Globalme, a Vancouver-based language localization firm that contributed to the studies, ran Alexa and the Google Assistant through a gauntlet of 70 preset commands, like “Add a new appointment” and “How close am I to the nearest Walmart?” It found that Amazon’s assistant tended to do better with Southern and Eastern accents, while Google’s had an easier time understanding people from the West and Midwest.
An Amazon spokesperson told the Washington Post that Alexa’s voice recognition is constantly improving over time, as more users speak to it with various accents. And Google in a statement pledged to “continue to improve speech recognition for the Google Assistant as we expand our datasets.”

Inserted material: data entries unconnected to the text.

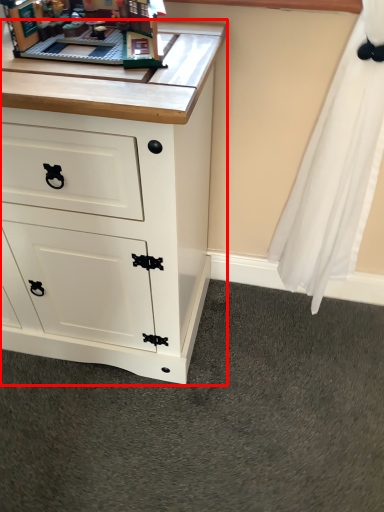 Question: From the image, what is the correct spatial relationship of chest of drawers (annotated by the red box) in relation to toy?

Choices:
 (A) right
 (B) left

Answer: (B) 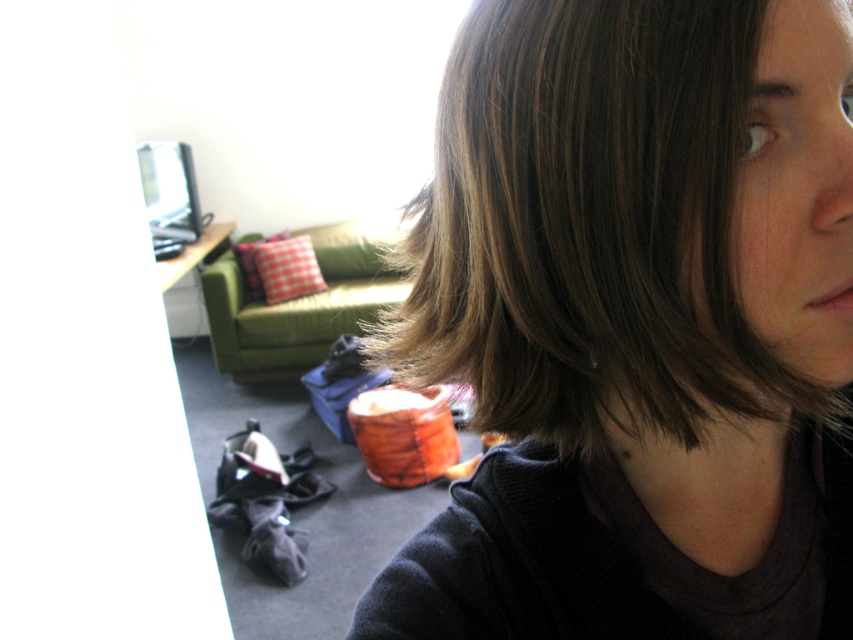 Looking at this image, you are a photographer trying to capture a portrait of the person with brown hair at center and the green fabric armchair at center. Based on their positions, which object should you focus on first to ensure both are in the frame?

The brown hair at center is located below the green fabric armchair at center, so you should focus on the green fabric armchair at center first to ensure both are in the frame.

Please provide the exact 2D coordinates of the brown hair at center in the image. The coordinates should be in the format of a point like this example format point format is like this example format is like this example format is like this example format is like this example format is like this example format is like this example format is like this example format is like this example format is like this example format is like this example format is like this example format is like this example format is

The exact 2D coordinates of the brown hair at center are at point (636, 324). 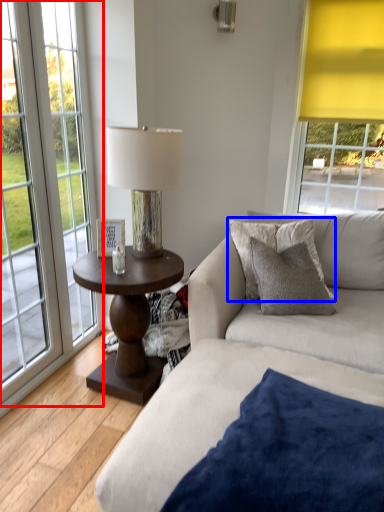 Question: Which point is further to the camera, window (highlighted by a red box) or pillow (highlighted by a blue box)?

Choices:
 (A) window
 (B) pillow

Answer: (B) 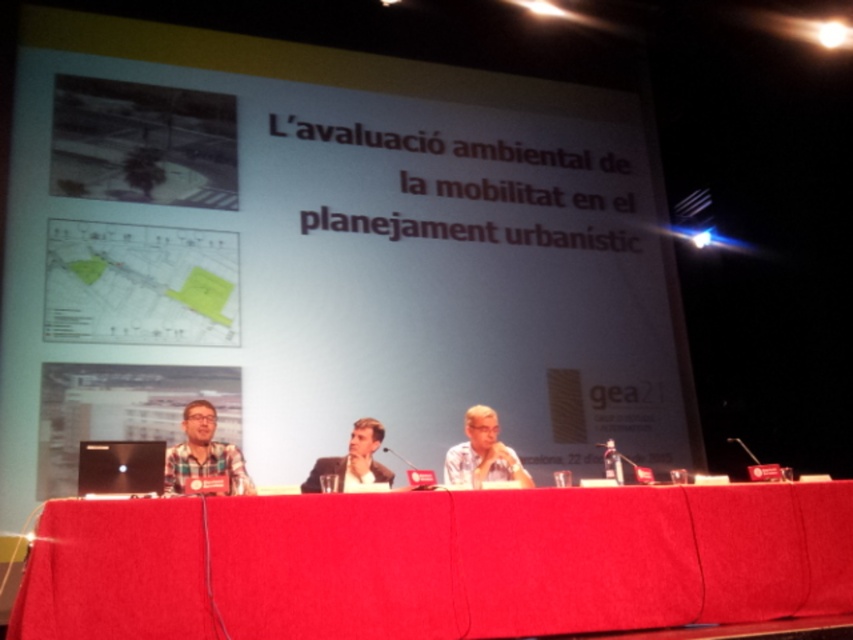 Who is more forward, (836, 570) or (502, 474)?

Point (836, 570) is in front.

Is red fabric table at center positioned at the back of matte black glasses at center?

No.

Image resolution: width=853 pixels, height=640 pixels. Describe the element at coordinates (527, 561) in the screenshot. I see `red fabric table at center` at that location.

Locate an element on the screen. red fabric table at center is located at coordinates (527, 561).

Which is behind, point (280, 72) or point (447, 468)?

Positioned behind is point (280, 72).

Does white paper at center have a greater height compared to matte black glasses at center?

Yes, white paper at center is taller than matte black glasses at center.

At what (x,y) coordinates should I click in order to perform the action: click on white paper at center. Please return your answer as a coordinate pair (x, y). Looking at the image, I should click on (326, 253).

Find the location of a particular element. This screenshot has height=640, width=853. white paper at center is located at coordinates (326, 253).

Is plaid fabric shirt at center bigger than black plastic microphone at center?

Yes, plaid fabric shirt at center is bigger than black plastic microphone at center.

What do you see at coordinates (204, 452) in the screenshot? The width and height of the screenshot is (853, 640). I see `plaid fabric shirt at center` at bounding box center [204, 452].

At what (x,y) coordinates should I click in order to perform the action: click on plaid fabric shirt at center. Please return your answer as a coordinate pair (x, y). Looking at the image, I should click on (204, 452). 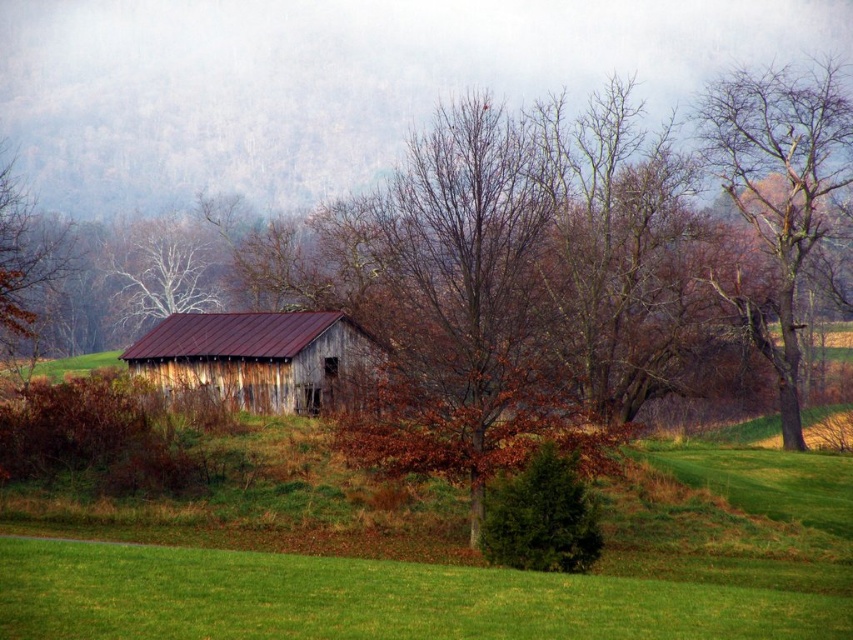 Question: Is bare wood tree at upper right above weathered wood barn at center?

Choices:
 (A) no
 (B) yes

Answer: (B)

Question: Which point appears closest to the camera in this image?

Choices:
 (A) (762, 88)
 (B) (148, 365)

Answer: (B)

Question: Is bare wood tree at upper right closer to camera compared to weathered wood barn at center?

Choices:
 (A) no
 (B) yes

Answer: (A)

Question: Does bare wood tree at upper right appear over weathered wood barn at center?

Choices:
 (A) no
 (B) yes

Answer: (B) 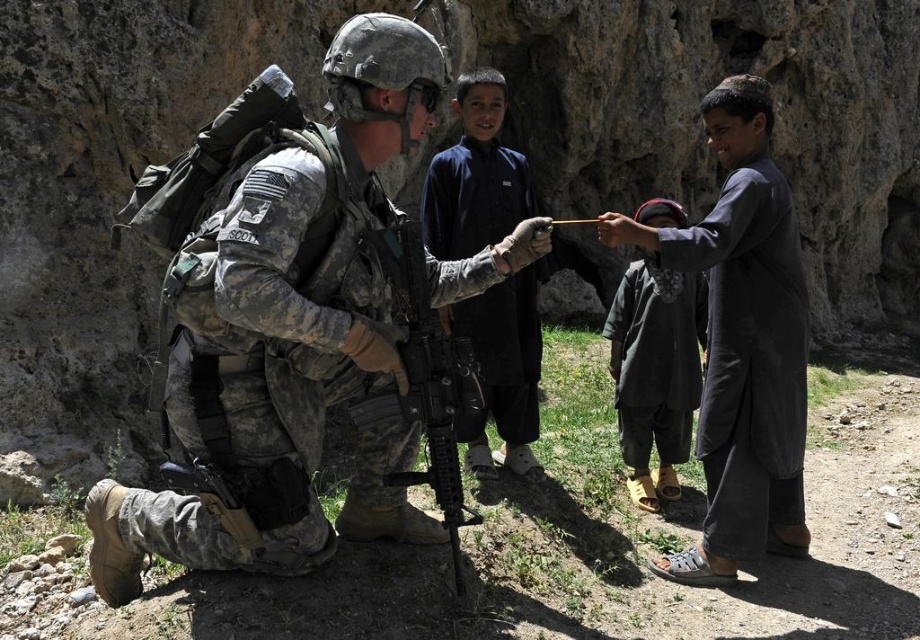 Question: Estimate the real-world distances between objects in this image. Which object is closer to the matte black rifle at center?

Choices:
 (A) dark gray fabric cap at right
 (B) camouflage uniform at center

Answer: (B)

Question: Which point is farther to the camera?

Choices:
 (A) matte black rifle at center
 (B) camouflage uniform at center
 (C) dark blue cotton shirt at center
 (D) dark gray fabric cap at right

Answer: (D)

Question: In this image, where is dark blue cotton shirt at center located relative to matte black rifle at center?

Choices:
 (A) below
 (B) above

Answer: (B)

Question: Is dark gray fabric cap at right positioned behind matte black rifle at center?

Choices:
 (A) yes
 (B) no

Answer: (A)

Question: Which is farther from the matte black rifle at center?

Choices:
 (A) dark gray fabric at right
 (B) dark gray fabric cap at right
 (C) dark blue cotton shirt at center

Answer: (B)

Question: Is camouflage uniform at center above dark gray fabric cap at right?

Choices:
 (A) yes
 (B) no

Answer: (B) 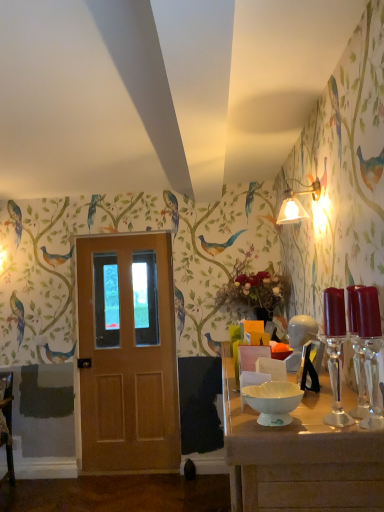 Question: Does matte white lampshade at upper right turn towards white glossy table at lower right?

Choices:
 (A) no
 (B) yes

Answer: (A)

Question: Is matte white lampshade at upper right thinner than white glossy table at lower right?

Choices:
 (A) no
 (B) yes

Answer: (B)

Question: From the image's perspective, is matte white lampshade at upper right located beneath white glossy table at lower right?

Choices:
 (A) yes
 (B) no

Answer: (B)

Question: Is matte white lampshade at upper right not close to white glossy table at lower right?

Choices:
 (A) yes
 (B) no

Answer: (A)

Question: Is matte white lampshade at upper right turned away from white glossy table at lower right?

Choices:
 (A) yes
 (B) no

Answer: (B)

Question: In terms of size, does matte white lampshade at upper right appear bigger or smaller than white glossy table at lower right?

Choices:
 (A) big
 (B) small

Answer: (B)

Question: In the image, is matte white lampshade at upper right on the left side or the right side of white glossy table at lower right?

Choices:
 (A) right
 (B) left

Answer: (A)

Question: Is matte white lampshade at upper right wider or thinner than white glossy table at lower right?

Choices:
 (A) thin
 (B) wide

Answer: (A)

Question: Does point (306, 189) appear closer or farther from the camera than point (235, 416)?

Choices:
 (A) closer
 (B) farther

Answer: (B)

Question: Is white glossy table at lower right to the left or to the right of white glossy bowl at center in the image?

Choices:
 (A) left
 (B) right

Answer: (B)

Question: Based on their sizes in the image, would you say white glossy table at lower right is bigger or smaller than white glossy bowl at center?

Choices:
 (A) small
 (B) big

Answer: (B)

Question: In terms of width, does white glossy table at lower right look wider or thinner when compared to white glossy bowl at center?

Choices:
 (A) wide
 (B) thin

Answer: (A)

Question: Is white glossy table at lower right taller or shorter than white glossy bowl at center?

Choices:
 (A) short
 (B) tall

Answer: (B)

Question: From the image's perspective, is white glossy table at lower right located above or below wooden door at center?

Choices:
 (A) above
 (B) below

Answer: (B)

Question: Considering the positions of white glossy table at lower right and wooden door at center in the image, is white glossy table at lower right bigger or smaller than wooden door at center?

Choices:
 (A) big
 (B) small

Answer: (A) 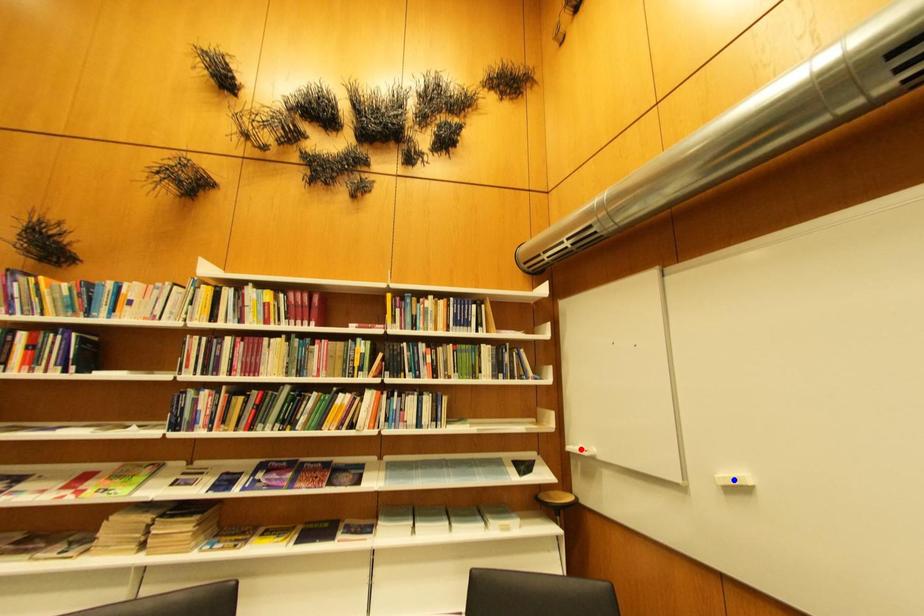 Question: Which of the two points in the image is closer to the camera?

Choices:
 (A) Blue point is closer.
 (B) Red point is closer.

Answer: (A) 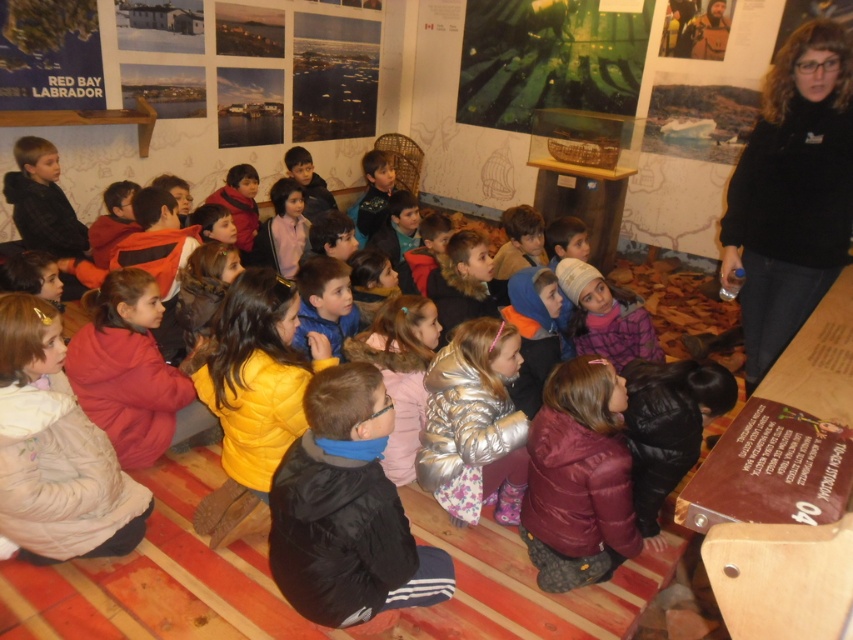 Question: Is black fleece jacket at upper right to the left of burgundy puffy jacket at lower center from the viewer's perspective?

Choices:
 (A) no
 (B) yes

Answer: (A)

Question: Among these points, which one is farthest from the camera?

Choices:
 (A) (264, 221)
 (B) (836, 275)
 (C) (86, 435)

Answer: (A)

Question: Does black puffy jacket at center appear over burgundy puffy jacket at lower center?

Choices:
 (A) no
 (B) yes

Answer: (A)

Question: Which point is closer to the camera?

Choices:
 (A) pink fabric jacket at center
 (B) light beige puffy jacket at lower left

Answer: (B)

Question: Which point appears closest to the camera in this image?

Choices:
 (A) (489, 435)
 (B) (560, 436)

Answer: (B)

Question: Observing the image, what is the correct spatial positioning of black fleece jacket at upper right in reference to metallic silver jacket at center?

Choices:
 (A) right
 (B) left

Answer: (A) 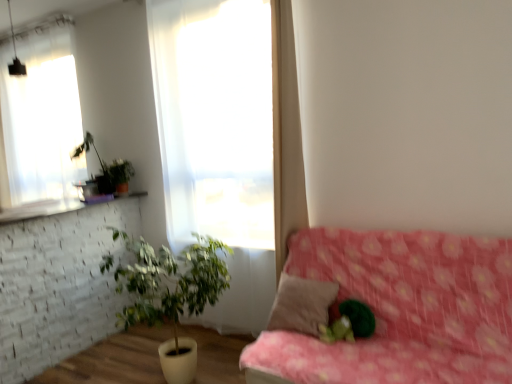 Find the location of a particular element. The image size is (512, 384). free space below green leafy plant in white pot at lower left, placed as the second houseplant when sorted from back to front (from a real-world perspective) is located at coordinates (160, 369). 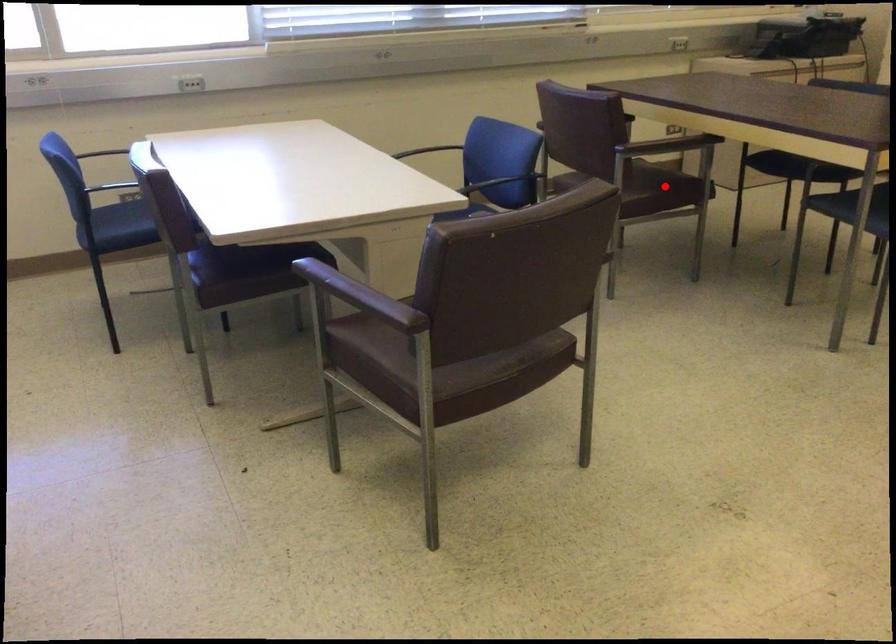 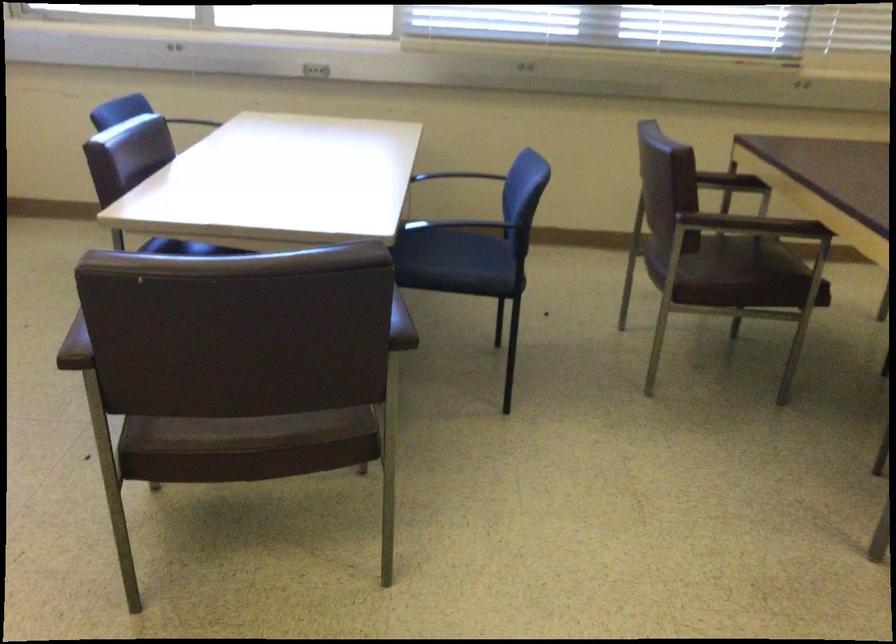 Find the pixel in the second image that matches the highlighted location in the first image.

(739, 278) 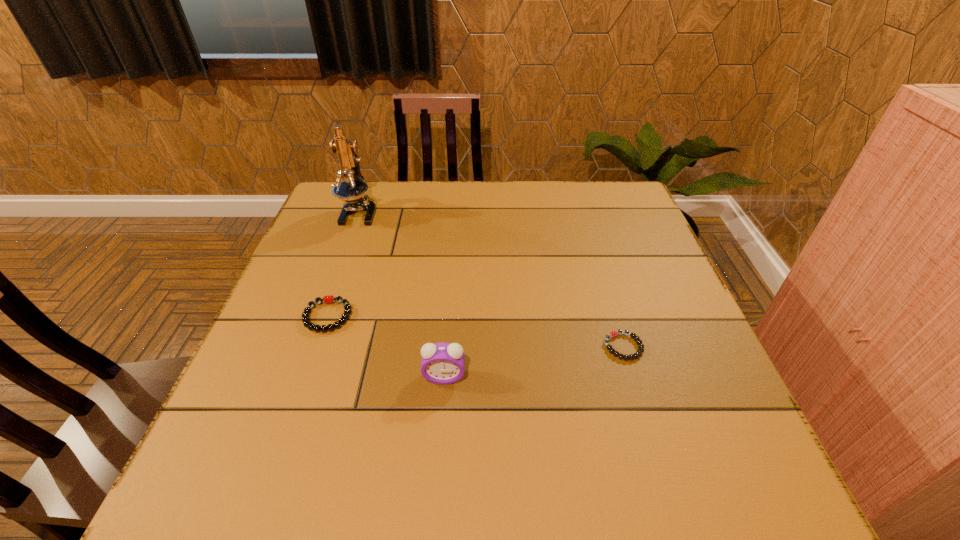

The findings aren’t exactly earth-shattering — linguistic differences in pronunciation have stumped algorithms for years. (A recent study found that YouTube’s automatic captioning did worse with Scottish speakers than American Southerners.) But the results put into sharp relief the challenges smart speaker OEMs, which have sold tens of millions of units collectively, have yet to overcome.
New studies may hold the key. Just this week, researchers at Cisco, the Moscow Institute of Physics and Technology, and the Higher School of Economics proposed a system that leveraged dialectical difference in diction and intonation to create new accented samples of words, which it learned to recognize accurately.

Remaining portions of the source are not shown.